Узкая булыжная мостовая перед домом была заставлена машинами. Мне удалось пристроить «Форд» только в двух кварталах от дома.
— Давайте ваш зонт, — предложил я госпоже Стайн. Она передала его мне.
— И не забудьте вот это, — сказала она, протягивая мне кухонный нож.
Я вышел из машины и, пока открывал зонтик, снова промок. Сунув нож за пояс, я обошел машину, чтобы помочь мисс Стайн выйти. Пока она выбиралась из машины, зонтик я держал над ней. Она оправила пиджак, и при свете фонаря я разглядел, что она снова приклеила усы.
Я достал часы и взглянул на время. Десять минут десятого.
Мы быстро направились к дому графа, вернее, так быстро, как только могла передвигаться мисс Стайн. Дождь все еще лил как из ведра, но зонтик оказался большим и прикрывал нас обоих.
Слуга, открывший нам дверь дома, выглядел так, будто только что спрыгнул со свадебного торта. На нем был напудренный парик, стянутый сзади в хвостик, длинный, расшитый золотом камзол, белая рубашка с массой оборок, белый жилет, плотные белые панталоны, плотные белые носки и небольшие изящные, расшитые золотом туфли. Но самого его ни изящным, ни небольшим назвать было нельзя. Он был с меня ростом и под всеми этими рюшечками выглядел вполне здоровым — способным справиться с любым незваным гостем, даже не замочив этих своих рюшечек.
Мисс Стайн протянула свое приглашение, он взглянул на него, поклонился и протянул руку ко мне, чтобы забрать зонтик. Мисс Стайн сказала что-то по-французски, выхватила у меня зонтик, сложила его наполовину, постучала верхним концом по полу, стряхивая воду, сложила его до конца и застегнула на лямку. Он составлял часть ее наряда, и она не собиралась его никому отдавать.

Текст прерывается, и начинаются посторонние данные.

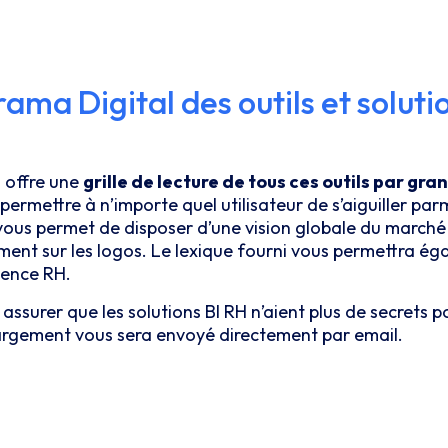
ma Digital des outils et soluti
 offre une
grille de lecture de tous ces outils par gr
permettre à n’importe quel utilisateur de s’aiguiller parm
us permet de disposer d’une vision globale du marché e
ement sur les logos. Le lexique fourni vous permettra é
gence RH.
assurer que les solutions BI RH n’aient plus de secrets pou
hargement vous sera envoyé directement par email.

Держа зонтик, как трость — ручкой вверх, а концом вниз, она повернулась ко мне.
— Может, поищем ее?
Я кивнул.
Мисс Стайн поговорила по-французски со слугой, кивнула, услышав ответ, и снова повернулась ко мне.
— Сюда, — сказала она.
Из вестибюля мы повернули направо и поднялись по широкой деревянной лестнице, устланной красным ковром. Нам навстречу спускался султан в халате в сопровождении рабыни с обнаженной грудью. Они вежливо нам кивнули.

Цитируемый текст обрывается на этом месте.